Studies conducted so far on air pollution and the human ocular surface have demonstrated a link between air pollution and ocular discomfort, abnormal tear structure, and ocular surface inflammation¹. There are only a handful of studies demonstrating the association between the signs and symptoms of the ocular surface with air pollution^2,3. Studies are even more infrequent from cities in developing countries, where the concentration of air pollutants in the environment is on rise. Air pollutants include minute particles such as particulate matter (PM), ozone (O₃), nitrogen dioxide (NO₂) and sulphur dioxide (SO₂). The most common measures of air pollution are the concentration of PM_2.5 and PM₁₀ in the air. PM_2.5 denote particulate matter that is smaller than 2.5 um and PM₁₀ denote particulate matter less than 10 um. Sources of air pollution include combustion of wood and fossil fuels, road transport, forest fires, road and building construction⁴. In Kathmandu, road transport is the main cause of air pollution. Over the last 20 years there has been a rapid increase in the number of vehicles in the Kathmandu valley. The increasing purchase of private vehicles due to inefficient public transport system may have led to the increase in the number of vehicles. From a cumulative number of 20,000 vehicles registered in the year 2000, the latest number of vehicles registered in the Kathmandu Valley has reached over 90,000 in the year 2015/16⁵. Kathmandu is considered as one of the most highly polluted cities in the world, and Nepal is listed as one of the most polluted countries according to the WHO urban air pollution database. The annual average of the PM_2.5, CO and NO₂ concentration of Kathmandu for the year 2015 was 49 µg/m³ (range, 24–70), 438 µg/m³ (range, 298 – 517) and 176 µg/m³ (range, 47 – 315) with a maximum concentration during the winter season⁶. Similarly, even though the annual average value of black carbon (BC) is not available, a study conducted in Kathmandu in 2014 reported the levels of BC between 16.74 µgC/m³ – 16.74 µgC/m³ during the duration of their data collection period ((16 February–4 April 2014) and (20 July–22 August 2014))⁷. These values are clearly higher than the recommended level which raises a significant concern regarding the health of people exposed to these conditions.

Traffic police officers in Kathmandu are prone to air pollution related disorders as they spend most of their time outdoors at various intersections controlling the flow of vehicles as modern electronic traffic management systems are unavailable in the city. Plenty of previous studies have reported a higher prevalence of respiratory disorders and early biological changes in the DNA⁸ of traffic officers who are exposed to air pollution as compared to control population⁹. However, very little attention has been paid on the ocular effect of air pollution in this population. Therefore, the purpose of this study was to determine the magnitude of ocular surface disorders based on a subjective symptoms questionnaire and a commonly used tear secretion test (Schirmer’s I test) in traffic police officers of Kathmandu, Nepal. In addition, the association between the two tests in this population was explored.

Methods

Results

The characteristics of participants used in this study are shown in Table 1. The mean age of the participants was 32±6 years. The OSDI questionnaire was completed by all subjects.

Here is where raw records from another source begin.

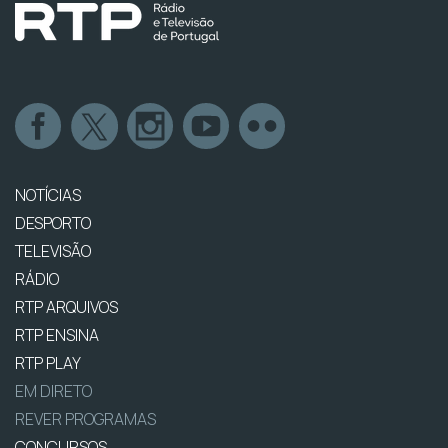
NOTÍCIAS
DESPORTO
TELEVISÃO
RÁDIO
RTP ARQUIVOS
RTP ENSINA
RTP PLAY
EM DIRETO
REVER PROGRAMAS
CONCURSOS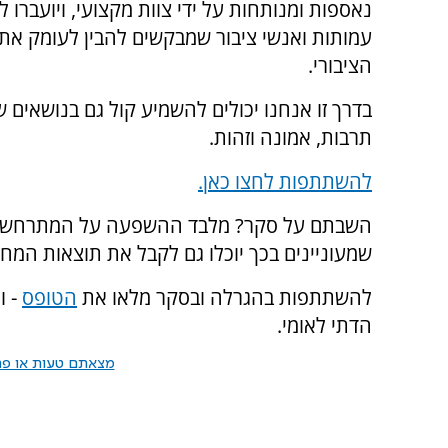
נאספות ומנותחות על ידי צוות מקצועי, ויועברו לגו
עמותות ואנשי ציבור שמבקשים להבין לעומק את 
הציבורי.
בדרך זו אנחנו יכולים להשמיע קול גם בנושאים 
תרבות, אמונה וזהות.
להשתתפות לחצו כאן.
השבתם על סקר? מלבד ההשפעה על המתרחש במג
שמעוניינים בכך יוכלו גם לקבל את תוצאות המח
להשתתפות בהגרלה ובסקר מלאו את
הטופס
- ו
הדתי לאומי.
מצאתם טעות או פרס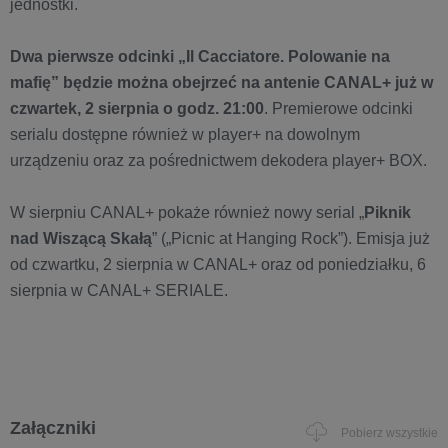
jednostki.
Dwa pierwsze odcinki „Il Cacciatore. Polowanie na
mafię” będzie można obejrzeć na antenie CANAL+ już w
czwartek, 2 sierpnia o godz. 21:00
. Premierowe odcinki
serialu dostępne również w player+ na dowolnym
urządzeniu oraz za pośrednictwem dekodera player+ BOX.
W sierpniu CANAL+ pokaże również nowy serial „
Piknik
nad Wiszącą Skałą
” („Picnic at Hanging Rock”). Emisja już
od czwartku, 2 sierpnia w CANAL+ oraz od poniedziałku, 6
sierpnia w CANAL+ SERIALE.
Załączniki
Pobierz wszystkie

The mean OSDI score was 30.11±19.70 (range 2 to 97.90). Based on the OSDI score, 81% of the participants reported symptoms of ocular surface disorder; over one third (38%) of the participants reported symptoms of severe ocular surface disorder (Figure 1).

Figure 1. Frequency of ocular surface disorder symptoms according to the OSDI score.

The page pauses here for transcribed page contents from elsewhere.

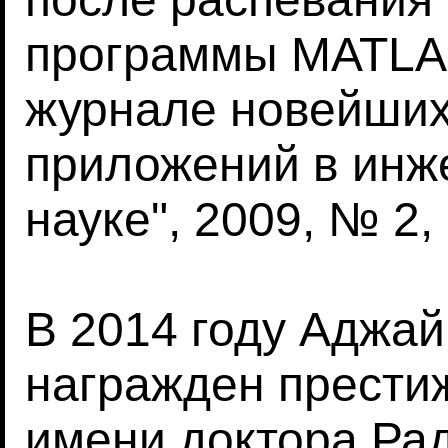
программы MATLA
журнале новейших
приложений в инже
науке", 2009, № 2, 
В 2014 году Аджай
награжден прести
имени доктора Ра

Schirmer’s test of both eyes was conducted in all of the enrolled participants. The mean ± SD Schirmer’s test value (mm) for right eye (RE) and left eye (LE) was 16.12±10.42 and 17.42±10.84, respectively. There was a high correlation (r= 0.80, p<0.001) but a non-significant difference (p=0.08) in the Schirmer's test score between the two eyes. Hence the results of the right eye and left eye were averaged for analysis. Only 14% of the subjects’ Schirmer’s score showed abnormal results.

No association was observed between the OSDI score and the Schirmer’s test results (r=0.008, p=0.94). No significant correlation was also observed between the OSDI scores and age (r=0.15, p=0.14). A weak, but statistically significant, positive correlation was observed between OSDI score and duration of work (r=0.21, p=0.04) (Figure 2)

Figure 2. Correlation between OSDI and job duration.

The circles in the graph are proportional to job duration (larger the circles longer is the job duration).

The mean duration of work was 11±6 years. Individuals who had held the job for more than 5 years had severe symptoms, as compared to those who had held the job for less than five years (p=0.001). A one way ANOVA test demonstrated a significant difference in the OSDI score between different age groups (<30, 30–40 and >40 years) (F_2,88 = 3.86, p=0.025). The symptoms score was statistically significantly different between individuals who had worked for up to 5 years, five to ten years (mean difference, 13.65 ± 6.44, 95% CI, 0.85 to 26.46) and more than 10 years (mean difference, 16.48± 5.93, 95% CI, 4.70 to 28.27). However, no statistically significant difference was observed between individuals who had held the job for 5–10 years and >10 years (mean difference 2.82 ± 4.54, 95% CI, - 6.20 to 11.50) (Figure 3). Furthermore, individuals who held the job for 10 years or more had significantly higher odds of having ocular surface symptoms as compared to those who had the job for less than ten years (OR: 3.94, 95% CI, 1.25-12.8, p = 0.02). There was a slight increase in the odds of having ocular surface symptoms after adjusting for age and gender, but it was borderline significant (OR: 4.28, 95% CI, 0.93-19.58, p = 0.05)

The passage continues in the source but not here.